A Packers superfan, Finley got to watch the Packers beat the Vikings, 10-37, on the floor-to-ceiling TV as celebrating happened right outside. “Sports are such a good outlet,” said Becky. “For those three hours, you can kind of forget…It was a really good night.”

It was also through a hospital window that Finley saw his twin again. Age restrictions prevented Emerson from visiting Finley face-to-face, so she had to stay on the other side of the hematology/oncology floor’s glass doors. “They were touching hands [on each side of] the glass,” Becky said. “That was the point where it was like, this is our life now. He’s saying ‘Hi’ to his sister, who he’s never ever been apart from, through glass. He has to be so careful… For a 4-year-old, or any kid really, it’s so unfair.”

He also had to leave behind one of his main buddies: His 85-pound yellow lab, Bauer. The two are so close, they have matching pajamas. Since he couldn’t bring Bauer to the hospital, Finley toted along a small, stuffed yellow lab and a framed photograph of his beloved dog to place by his bed.

Finley’s treatment plan includes steroids and several phases of chemotherapy. Since his initial diagnosis and first stay at the hospital, he hasn’t had to stay in-patient overnight, something Becky said is rare and feels incredibly fortunate for.

It can be challenging to parent, however, because steroids change Finley’s personality. Normally easy-going, the treatment makes him hungry and crabby. “The week he’s off [of treatment], he’s like a completely different kid,” said Becky.

One of the most difficult procedures for Finley was when nurses placed the needle connected to the chemo bag into his embedded chest port. They explained the procedure to Finley as “the butterfly landing,” because the needle looks like a butterfly with plastic wings. “The day before treatment, he would say, ‘The only part I really don’t like is when the butterfly lands. That hurts so bad.’ But he was so mature about it,” said Becky. “What I love about Finley is his ability to always see greatness in the world. He has an amazing ability to make the best of his situations.”

Finley just finished the round of delayed intensification chemotherapy, which is a demanding phase of treatment.

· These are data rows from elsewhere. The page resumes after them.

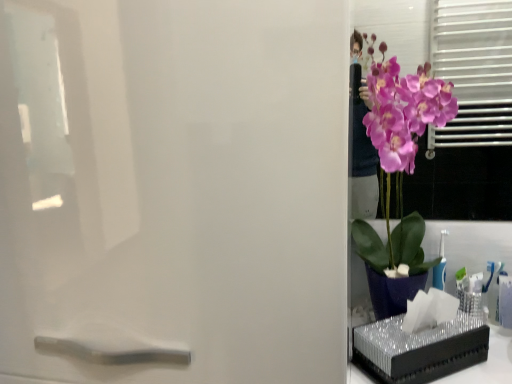 Question: Considering the positions of purple glossy orchid at right and metallic silver tissue box at right in the image, is purple glossy orchid at right taller or shorter than metallic silver tissue box at right?

Choices:
 (A) short
 (B) tall

Answer: (B)

Question: Based on their sizes in the image, would you say purple glossy orchid at right is bigger or smaller than metallic silver tissue box at right?

Choices:
 (A) big
 (B) small

Answer: (A)

Question: Considering the real-world distances, which object is closest to the metallic silver tissue box at right?

Choices:
 (A) purple glossy orchid at right
 (B) satin white screen door at right

Answer: (A)

Question: Which of these objects is positioned closest to the satin white screen door at right?

Choices:
 (A) purple glossy orchid at right
 (B) metallic silver tissue box at right

Answer: (A)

For eight weeks, he packed up with his parents and rode 50 minutes away from home to get hooked up to chemotherapy. While he stayed in the clinic, his sister went to school and danced ballet.

“When Emerson went back to ballet and when we went back to work, it kind of felt like we were almost moving on without him,” said Becky. “It was like we were going back to our normal lives and Finley couldn’t.” She worried he’d feel left behind, but after talking to him about it, he seemed to understand why he couldn’t go back to school. “It’s because I’m sick,” he said.

This September, Finley will undergo the maintenance phase of treatment, which will last two years. To celebrate the end of delayed intensification Finley had a whole weekend devoted to fun and swimming.

Aside from doing normal kid activities like swimming, playing with his dog and watching his favorite sports teams play, there’s nothing Finley loves more than monster trucks and construction. This summer, his room got a major remodel complete with a monster truck bed and a pretend garage with tools through a nonprofit called Special Spaces.

While life is completely different for Finley’s family, their strong support system works to make it as normal as possible for them. Even Finley’s hometown tries to make sure Finley doesn’t miss the events that are important to him, like his twin’s dance recitals. Because of his compromised immune system, he can’t be in enclosed, crowded areas. This spring, Emerson’s dance teachers made it possible for Finley to cheer her on at the rehearsal instead, so he wasn’t exposed to too many people.

Despite being unable to go to school due to treatment, his teachers also organized for him to see his friends outside on the last day of school. Becky was nervous about him catching something, but he had missed out on so much, she thought it was worth the risk.

It’s this kind of support that Becky said keeps their family afloat. That’s part of why she shares Finley’s story: to bring awareness to the significant impact it has on kids so other families can get support, too. “Funding and support is so important,” she said. “I feel like that should be available to every single family.”